**Task to carry out**
Leave the pictures out. Retype exactly the lines below from the one containing "24 (542, 517)" through the one containing "Disclaimer (519, 2477)", and no others.

**Task data**
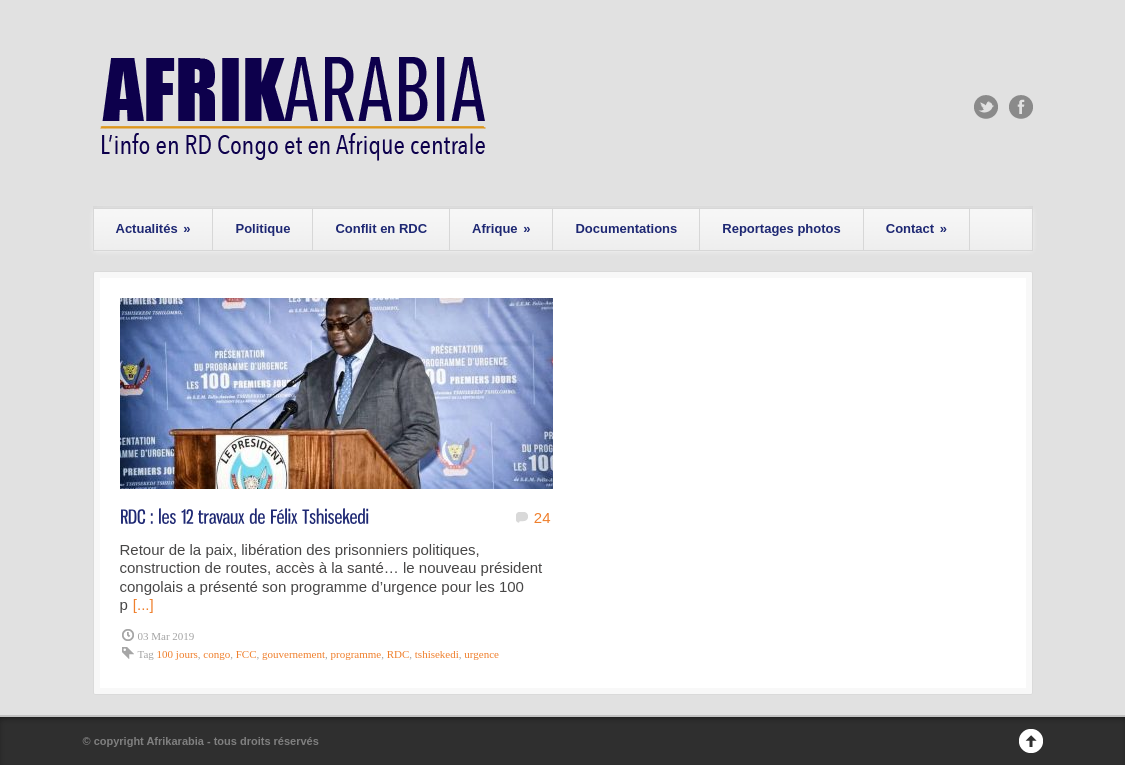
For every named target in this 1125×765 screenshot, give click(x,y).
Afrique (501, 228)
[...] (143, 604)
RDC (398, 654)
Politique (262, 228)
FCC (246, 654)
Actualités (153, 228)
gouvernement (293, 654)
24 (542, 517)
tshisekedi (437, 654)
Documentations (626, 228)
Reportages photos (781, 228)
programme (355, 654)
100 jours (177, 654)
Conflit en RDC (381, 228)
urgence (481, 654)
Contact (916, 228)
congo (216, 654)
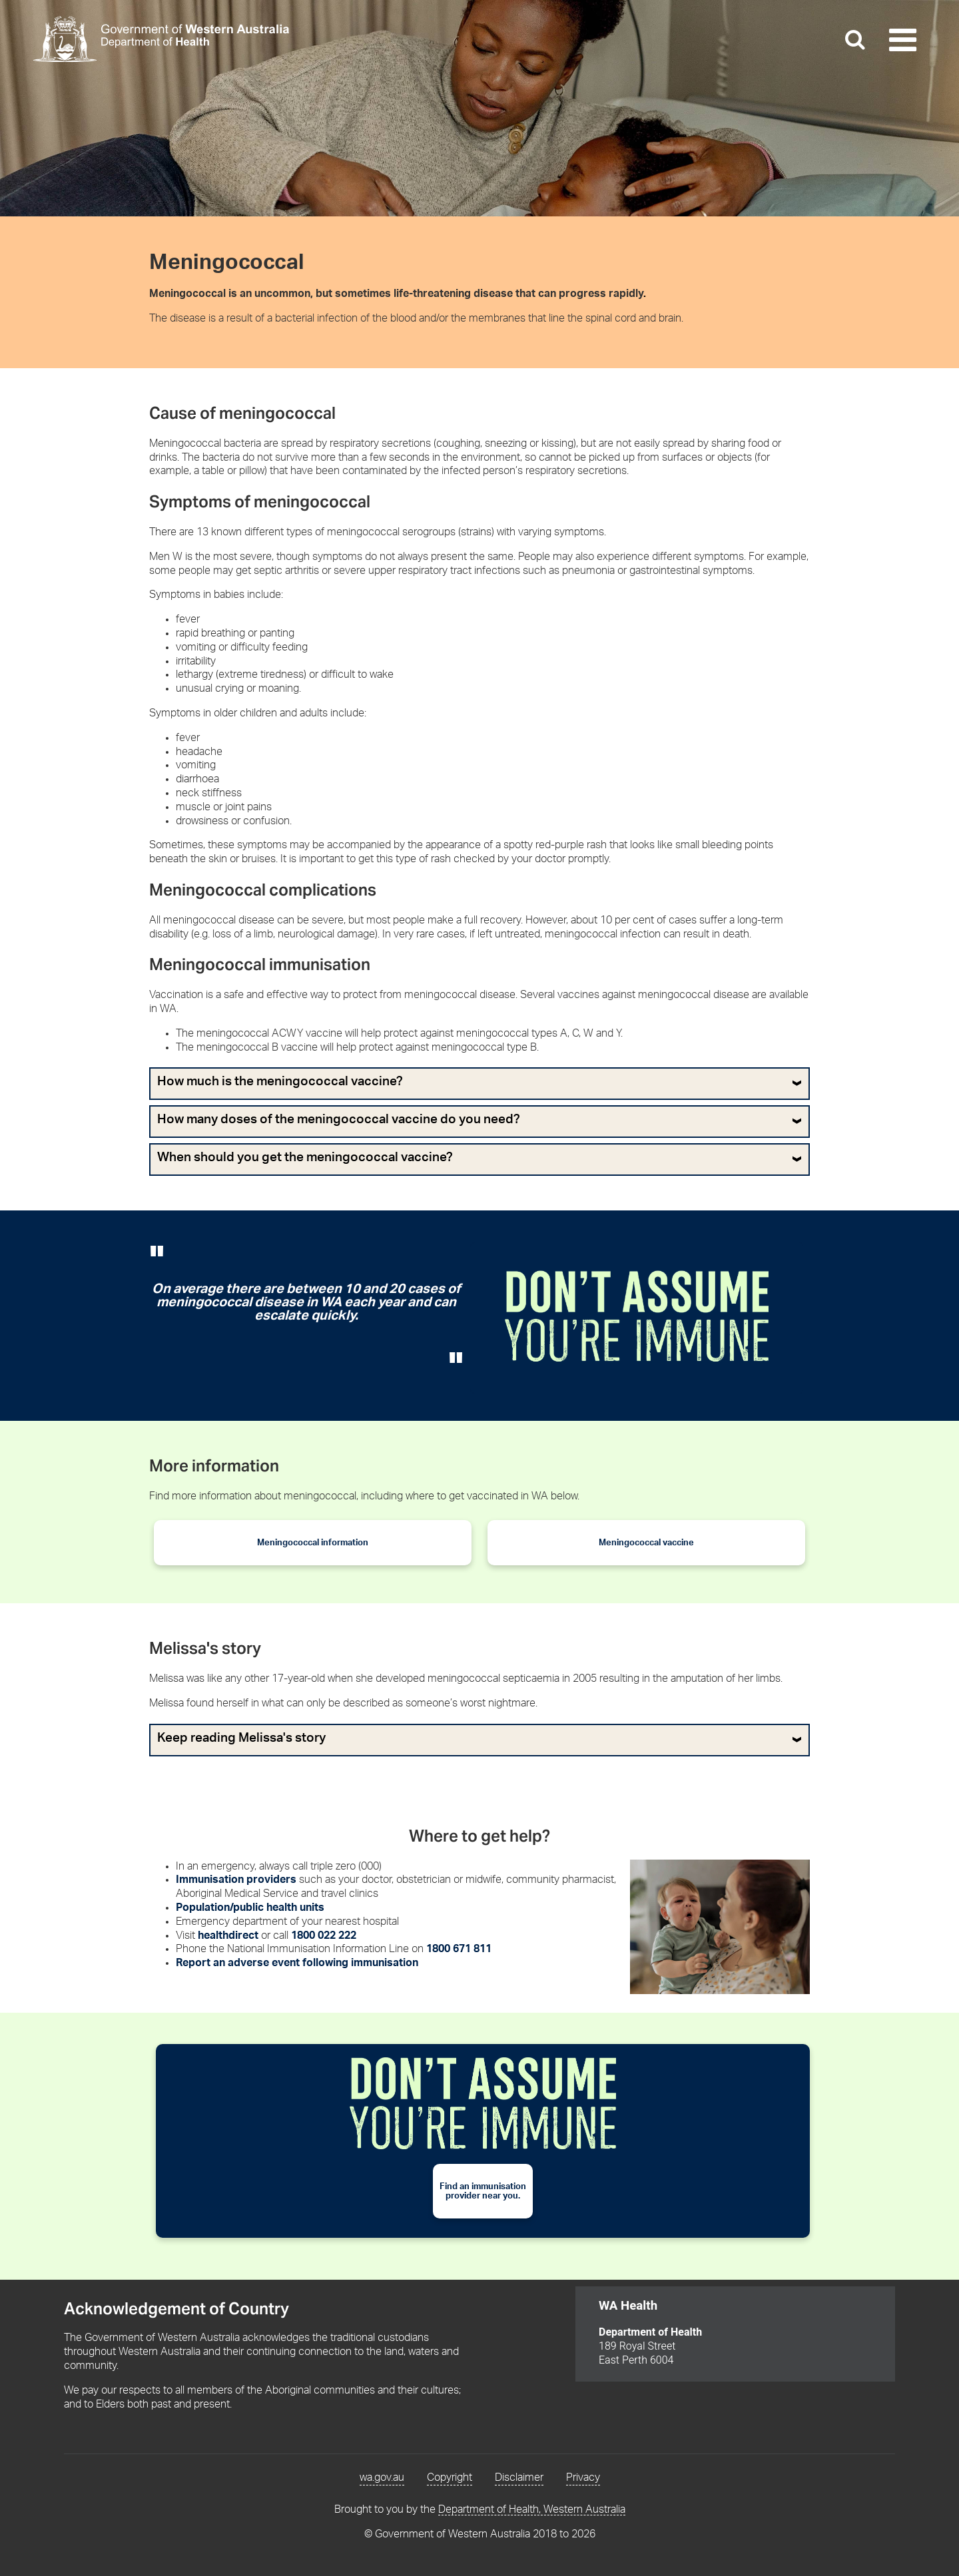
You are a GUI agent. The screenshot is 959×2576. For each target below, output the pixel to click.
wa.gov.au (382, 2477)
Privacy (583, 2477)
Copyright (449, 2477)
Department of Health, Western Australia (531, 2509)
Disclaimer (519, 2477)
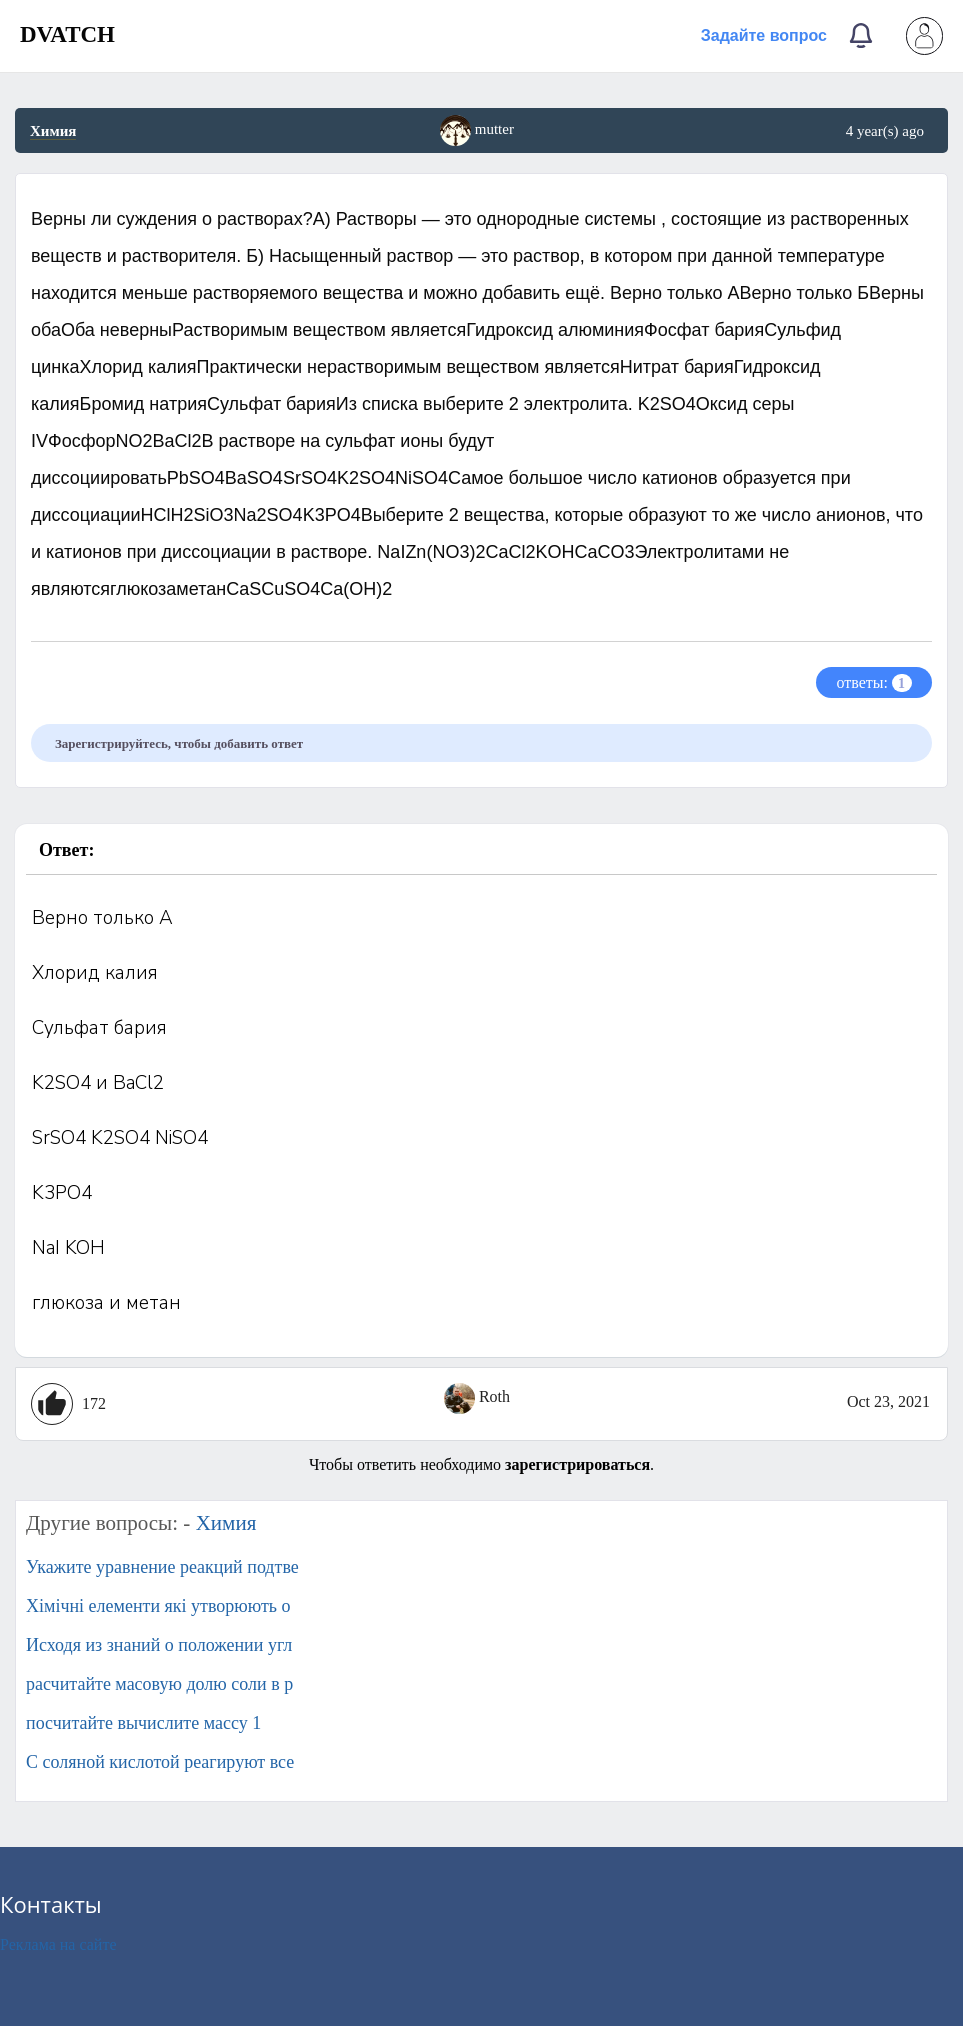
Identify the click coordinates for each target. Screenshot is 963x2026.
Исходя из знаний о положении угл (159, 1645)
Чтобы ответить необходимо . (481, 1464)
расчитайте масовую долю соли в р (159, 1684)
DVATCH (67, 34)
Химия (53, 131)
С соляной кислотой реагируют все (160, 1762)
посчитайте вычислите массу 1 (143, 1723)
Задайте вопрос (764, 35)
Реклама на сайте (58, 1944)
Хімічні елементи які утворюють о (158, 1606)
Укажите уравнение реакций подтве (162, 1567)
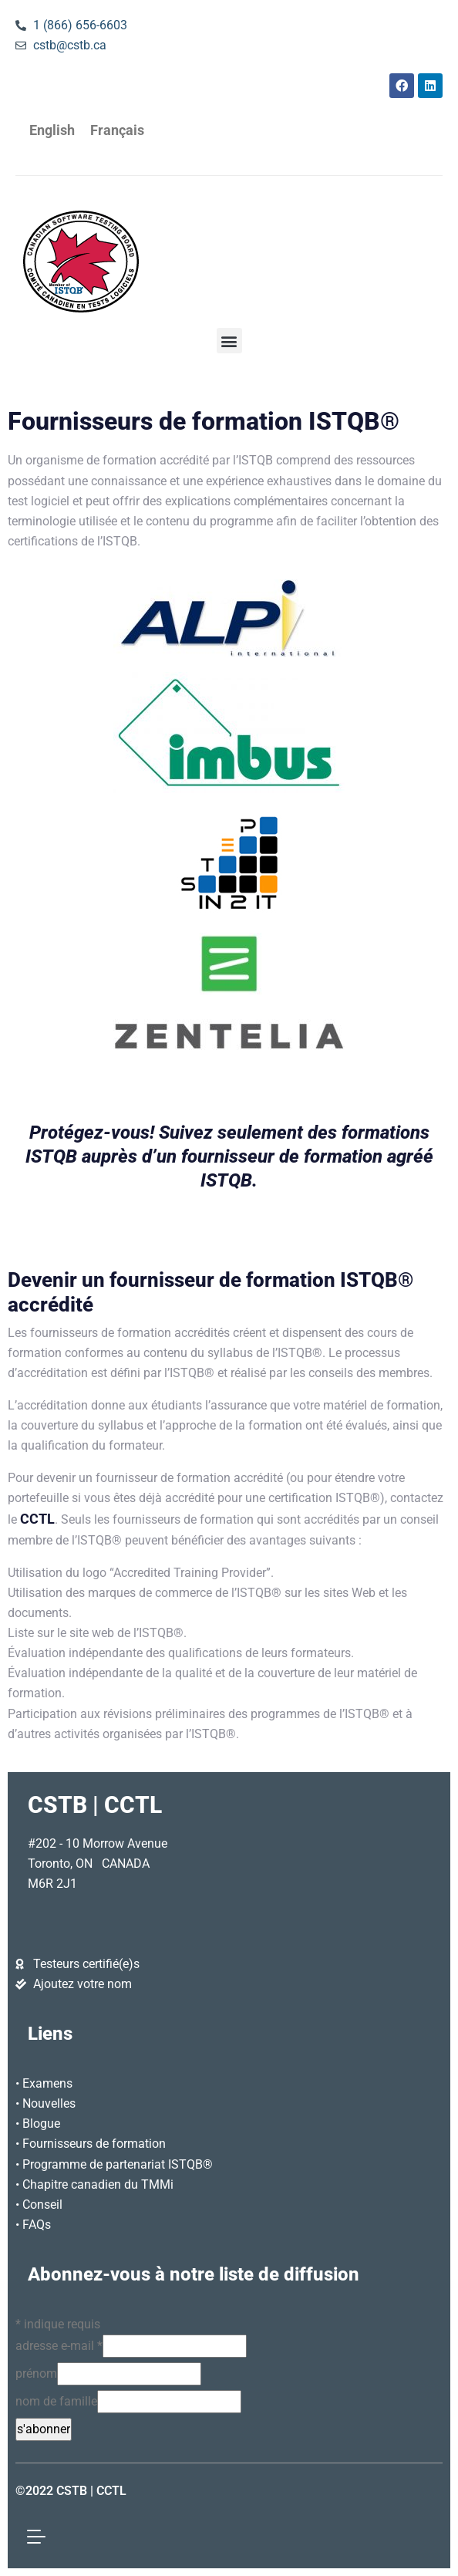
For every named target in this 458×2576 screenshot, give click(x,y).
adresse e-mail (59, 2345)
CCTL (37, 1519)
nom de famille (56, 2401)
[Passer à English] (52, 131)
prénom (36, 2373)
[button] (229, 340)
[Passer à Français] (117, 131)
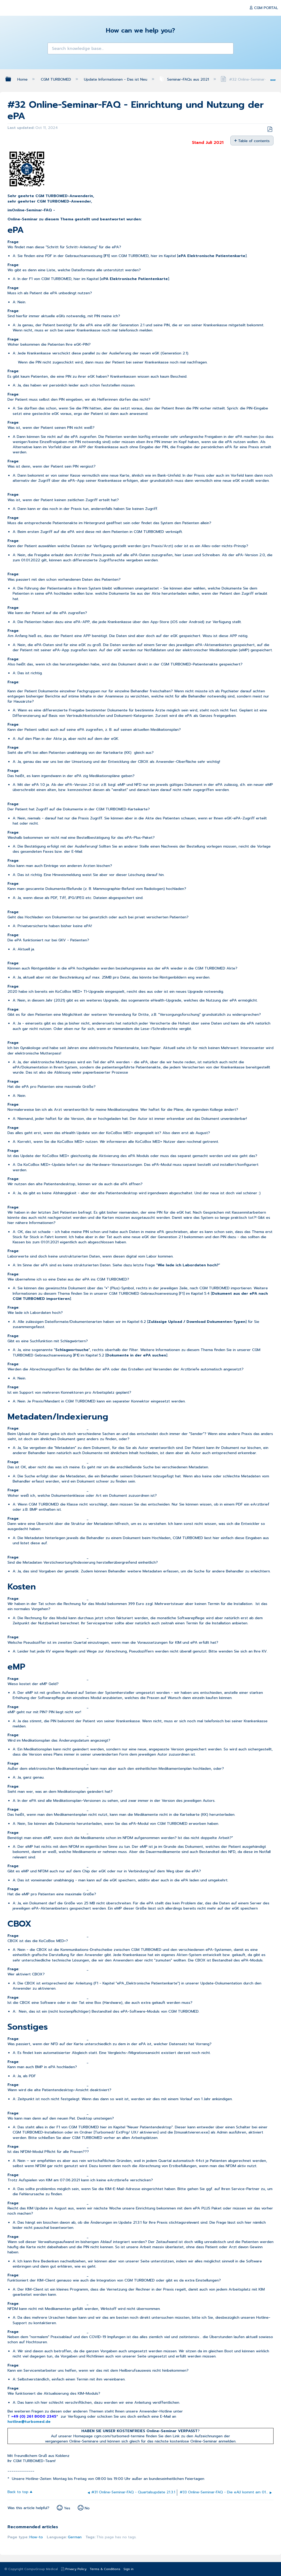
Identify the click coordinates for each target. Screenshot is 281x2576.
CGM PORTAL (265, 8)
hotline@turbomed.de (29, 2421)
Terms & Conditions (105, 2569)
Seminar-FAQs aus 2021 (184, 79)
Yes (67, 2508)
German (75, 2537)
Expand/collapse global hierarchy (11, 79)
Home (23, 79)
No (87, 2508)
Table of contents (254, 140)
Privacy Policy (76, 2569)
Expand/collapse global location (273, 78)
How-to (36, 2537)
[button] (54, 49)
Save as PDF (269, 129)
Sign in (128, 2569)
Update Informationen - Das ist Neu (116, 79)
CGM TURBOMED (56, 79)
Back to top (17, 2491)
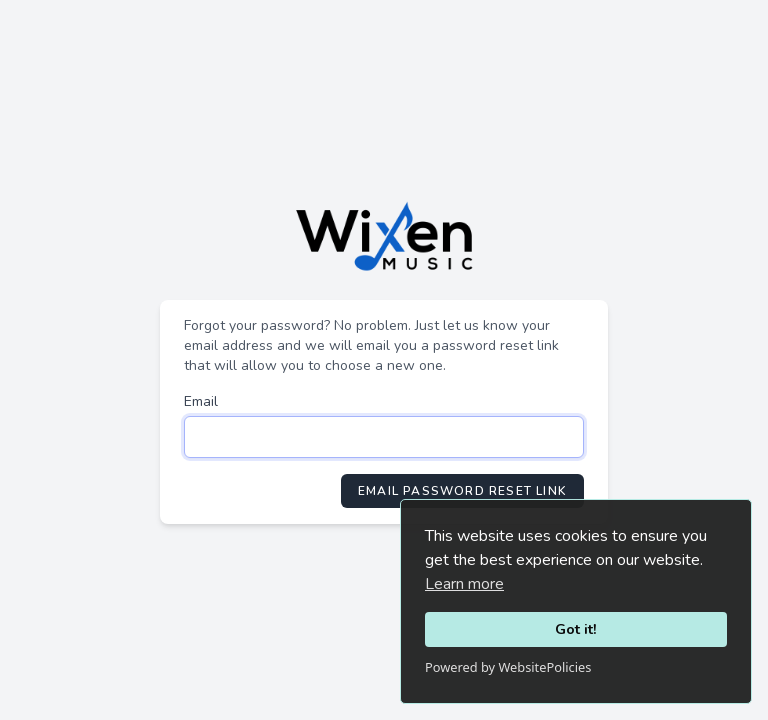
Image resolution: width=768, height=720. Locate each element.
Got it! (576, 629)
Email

**Answer below**
24 (542, 517)
tshisekedi (437, 654)
Documentations (626, 228)
Reportages photos (781, 228)
programme (355, 654)
100 jours (177, 654)
Conflit en RDC (381, 228)
urgence (481, 654)
Contact (916, 228)
congo (216, 654)
You are a GUI agent. The screenshot is 959×2576. For each target below, output the pixel to click.
wa.gov.au (382, 2477)
Privacy (583, 2477)
Copyright (449, 2477)
Department of Health, Western Australia (531, 2509)
Disclaimer (519, 2477)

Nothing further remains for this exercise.